Les images qui me reviennent de cette histoire sont en noir et blanc pour les unes, couleur sépia pour les autres. L’inaugurale, à n’en pas douter, me fait remonter à la fin des années cinquante, peu après l’indépendance du pays. J’étais encore élève au collège Moulay Idriss, à Fès, et je fréquentais le Centre culturel du quartier Batha, qui venait de s’ouvrir. Diverses activités y étaient organisées : conférences, lectures, répétitions théâtrales, cours de langue, auxquelles je ne tardais pas à participer assidûment.
Le lieu m’attirait d’autant plus que j’avais noué des liens d’amitié avec la personne qui en était l’âme en quelque sorte.
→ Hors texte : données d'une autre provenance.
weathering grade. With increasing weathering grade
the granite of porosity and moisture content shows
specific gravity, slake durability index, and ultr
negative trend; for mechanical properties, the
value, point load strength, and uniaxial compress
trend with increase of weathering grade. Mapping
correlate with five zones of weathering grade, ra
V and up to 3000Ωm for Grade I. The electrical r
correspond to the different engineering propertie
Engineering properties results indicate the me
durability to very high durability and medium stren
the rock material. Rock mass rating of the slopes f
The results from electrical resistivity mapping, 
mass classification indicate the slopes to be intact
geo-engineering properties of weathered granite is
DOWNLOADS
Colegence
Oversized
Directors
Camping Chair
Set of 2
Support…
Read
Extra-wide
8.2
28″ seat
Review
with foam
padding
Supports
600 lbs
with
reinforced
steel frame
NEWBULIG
Il s’agit de Mohamed Bennani, que je qualifierai d’Aîné pour le distinguer de son homonyme cadet. Avec lui, j’ai découvert une véritable sensibilité artistique touchant à tous les domaines. Non seulement il peignait, mais il était féru de musique classique, russe notamment, et avait une passion pour la littérature.
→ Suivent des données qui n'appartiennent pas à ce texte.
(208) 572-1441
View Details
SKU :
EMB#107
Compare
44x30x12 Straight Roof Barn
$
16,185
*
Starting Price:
À cette époque, si j’avais une passion égale pour les livres, ma culture en matière d’art pictural était balbutiante et quasiment livresque. Des grandes œuvres, je ne connaissais que les reproductions figurant dans des dictionnaires illustrés. Pour moi, cet art se faisait donc exclusivement sous d’autres cieux. Difficile de lui trouver quelque correspondance dans la culture traditionnelle où je baignais. Mais voilà que Mohamed Bennani venait bouleverser la donne. En regardant son travail, la preuve m’était donnée que la peinture pouvait s’acclimater chez nous et s’exercer, qui plus est, en partant des dernières avancées qu’elle avait connues dans ses terres d’élection. Grâce à lui, mes yeux se sont ouverts sur le continent fascinant, vierge pour moi, de la peinture.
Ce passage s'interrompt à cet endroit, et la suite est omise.